Sporting triplets in one team are a rare thing indeed but Rosmini College have their own teen trio in the Wyllie brothers who have played basketball together since primary school.
In fact, it was only last year when Chris, Josh and Liam first played without each other all in the same team, but the 13-year-old triplets are charging around the basketball courts and shooting hoops together at this week’s AIMS Games in Tauranga.
The youngest, Liam, is fraternal and not identical like Chris and Josh but their coach Tony Pompallier said he was the outlier of the trio from Rosmini College, a school based in Takapuna in Auckland’s North Shore.
Naturally, Pompallier has never come across triplets all playing in one team in more than 30 years of coaching basketball. Their mum Melanie, who was previously the finance manager for the New Zealand Breakers for seven years, is also the team’s manager.
“It’s very rare and it’s quite amazing,” Pompallier said. “They’re all different but the youngest one [Liam] is probably the character.
“He’s very loud, mischievous and aggressive [on the court] too. The other two are quiet, mellow and chilled, but they’re coming out of their shell a bit now.”

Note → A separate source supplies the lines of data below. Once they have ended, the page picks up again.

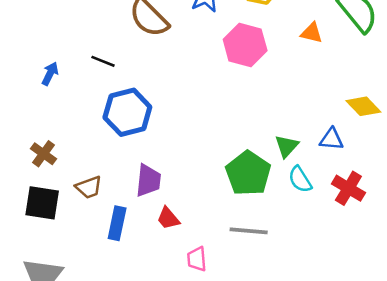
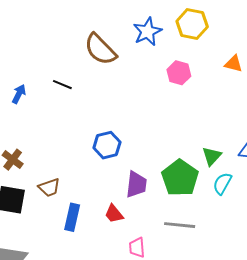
pink hexagon: (245, 45) -> (179, 73), size x0.7
blue hexagon: (127, 112) -> (107, 145), moved, size x0.7
cyan semicircle: (300, 179) -> (222, 184), turned 60
purple trapezoid: (148, 181) -> (136, 184), moved

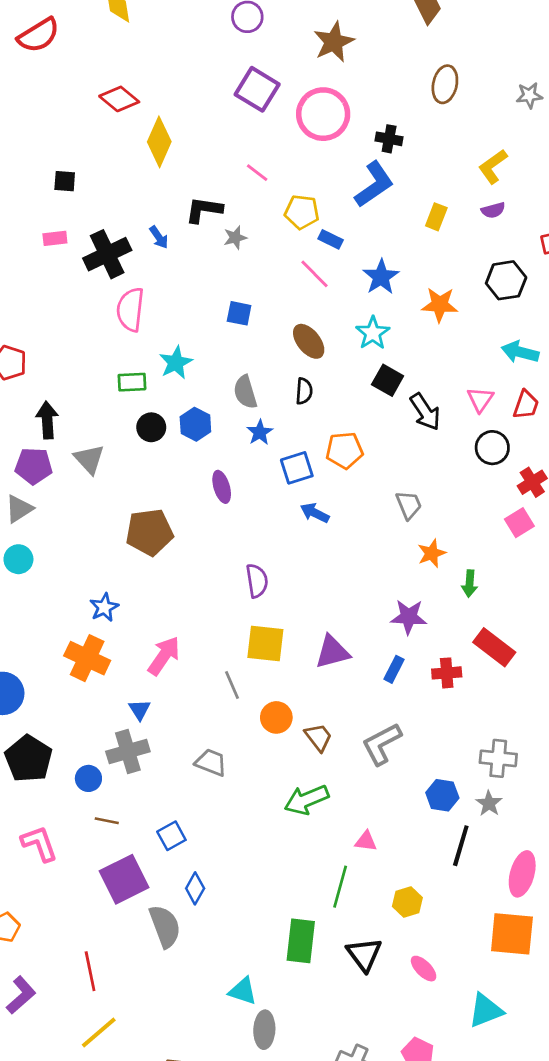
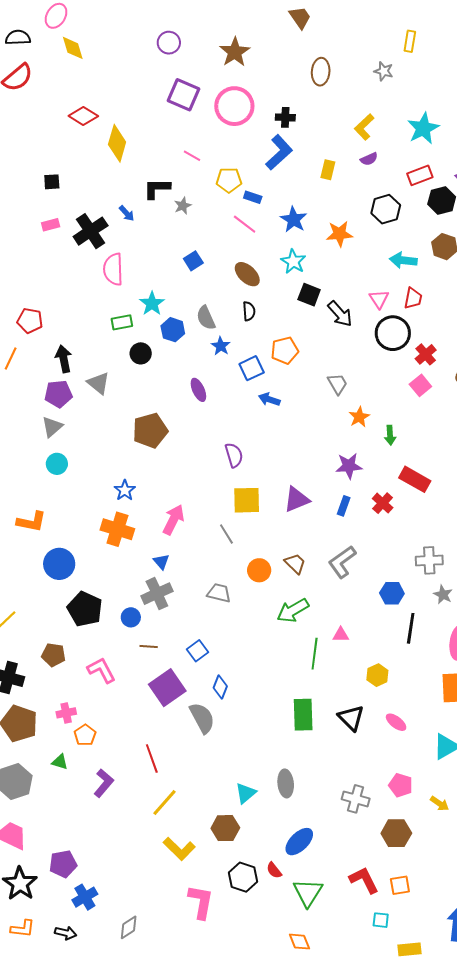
gray star: (529, 95) -> (384, 71), turned 30
blue square: (239, 313) -> (193, 261), turned -36
blue hexagon: (195, 424) -> (173, 330), moved
black circle: (492, 448) -> (393, 333), size x1.4
red cross: (447, 673) -> (383, 503), turned -35
orange circle: (276, 717) -> (259, 570), moved
gray star: (489, 803) -> (443, 595), moved
green line: (340, 887) -> (315, 654), moved
cyan triangle: (243, 991) -> (246, 793), moved, turned -50

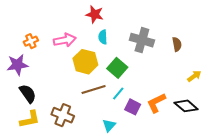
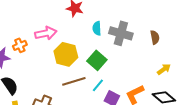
cyan semicircle: (103, 37) -> (97, 28), moved
orange cross: (31, 41) -> (20, 45), moved
yellow arrow: (194, 76) -> (164, 69), moved

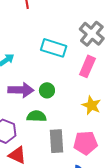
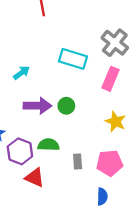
green semicircle: (37, 116) -> (48, 145), moved
gray rectangle: (56, 141) -> (78, 161), size x0.6

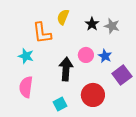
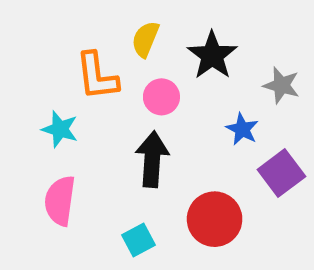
black star: (92, 24) -> (212, 55), size x1.5
gray star: (112, 26) -> (281, 85), moved
pink circle: (86, 55) -> (161, 97), moved

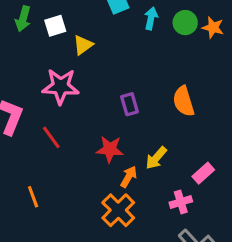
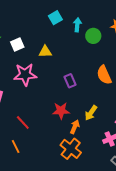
green circle: (185, 23) -> (93, 36), moved
white square: (55, 26) -> (17, 44), moved
yellow triangle: (83, 45) -> (45, 52), moved, turned 40
red line: (51, 137) -> (23, 123), moved

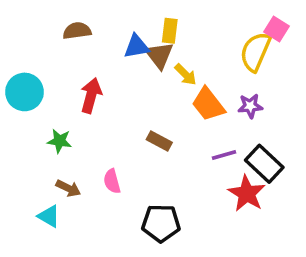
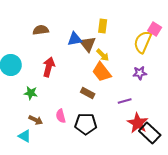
yellow rectangle: (170, 31) -> (103, 26), moved
orange trapezoid: (208, 104) -> (102, 72), moved
black rectangle: (264, 164) -> (150, 133), moved
black pentagon: (161, 223) -> (86, 124), moved

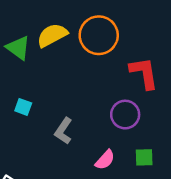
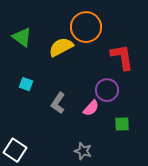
yellow semicircle: (52, 35) -> (61, 47), moved
pink semicircle: (105, 160) -> (91, 108), moved

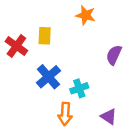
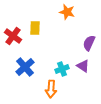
blue cross: (48, 77) -> (25, 67), moved
purple triangle: (109, 117) -> (83, 66), moved

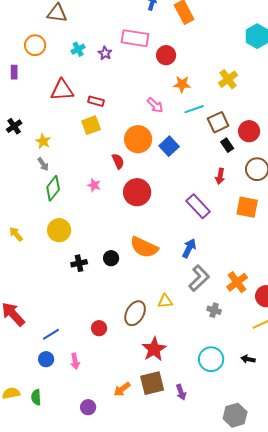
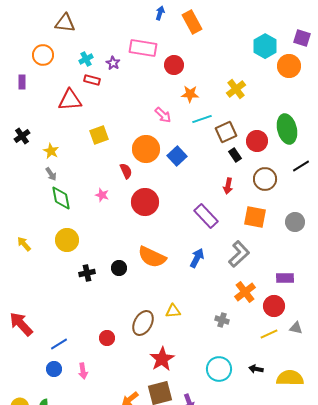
red rectangle: (96, 101) -> (92, 80), moved
green diamond: (53, 188) -> (61, 198), turned -50
gray L-shape: (199, 278) -> (239, 254), moved

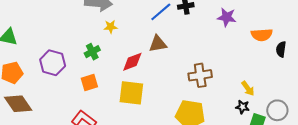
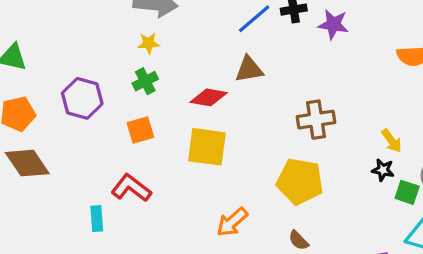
purple star: (227, 17) -> (333, 24), moved
yellow star: (111, 27) -> (149, 43), moved
red diamond: (132, 62) -> (209, 97), turned 30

Twins in professional sport are not so uncommon. Playing in the NRL for South Sydney Rabbitohs are the identical Burgess twins, props George and Tom, while utility backs Brett and Josh Morris spent three years together with Canterbury Bulldogs.

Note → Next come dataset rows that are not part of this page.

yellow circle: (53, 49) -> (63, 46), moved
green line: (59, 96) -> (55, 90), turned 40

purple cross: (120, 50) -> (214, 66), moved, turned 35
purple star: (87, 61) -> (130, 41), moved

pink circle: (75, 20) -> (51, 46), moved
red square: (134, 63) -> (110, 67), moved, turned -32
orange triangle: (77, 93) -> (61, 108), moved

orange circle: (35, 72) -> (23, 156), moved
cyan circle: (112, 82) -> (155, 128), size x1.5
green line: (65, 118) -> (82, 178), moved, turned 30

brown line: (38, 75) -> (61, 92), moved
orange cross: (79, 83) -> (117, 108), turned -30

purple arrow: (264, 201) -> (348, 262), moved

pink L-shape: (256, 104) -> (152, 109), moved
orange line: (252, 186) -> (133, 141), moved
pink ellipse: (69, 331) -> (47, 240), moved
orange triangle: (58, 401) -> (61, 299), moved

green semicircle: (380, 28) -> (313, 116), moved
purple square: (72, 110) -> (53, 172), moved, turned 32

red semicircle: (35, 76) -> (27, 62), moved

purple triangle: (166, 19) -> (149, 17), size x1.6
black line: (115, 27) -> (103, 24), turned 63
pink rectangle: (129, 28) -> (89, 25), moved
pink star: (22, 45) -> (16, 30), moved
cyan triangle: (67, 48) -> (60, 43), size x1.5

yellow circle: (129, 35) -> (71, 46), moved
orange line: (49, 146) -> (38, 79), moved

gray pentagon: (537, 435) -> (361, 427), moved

All Blacks and Crusaders centre Jack Goodhue, who is in Japan ahead of the Rugby World Cup that starts next Friday, is twins with Blues and Northland lock Josh Goodhue.
The only sporting triplets of note were from Estonia: the identical Leila, Lily and Liina Luik, who ran in the women’s marathon at the last Olympic Games in Rio three years ago. They called themselves the “Trio to Rio”.
Rosmini College’s triple threat of Chris, Josh and Liam are in year eight and their team happens to feature two students with talented sporting genes: Zion Vagana, nephew to former Kiwis internationals Joe and Nigel Vagana (league), and Matt Dalton, son of the late Tania Dalton (netball) who was a Silver Fern from 1996-2007.
The Wyllie brothers said they treat each other like any other team-mate on the court but added that “all three of us are the most competitive”.
“It’s a good sport to play with friends and it’s also a lot safer than rugby, I guess,” said Liam, who also pointed out that he was mum’s favourite.
All three were playing at the same time in different spells during their 33-17 win on Tuesday over Francis Douglas Memorial College at the 16th AIMS Games, a week-long event with more than 11,500 intermediate-aged athletes from New Zealand and the Pacific.
Pompallier said it works when he plays them all at once, or when interchanging them like for like.
While admitting there is still plenty of trouble identifying who’s who with Chris and Josh, the coach said it was easier to pick out Liam, who was “like a team leader”.
“They are pretty close, they feed off each other. If one’s hurt, the other ones are hurting, too. They play together and get stuck in.”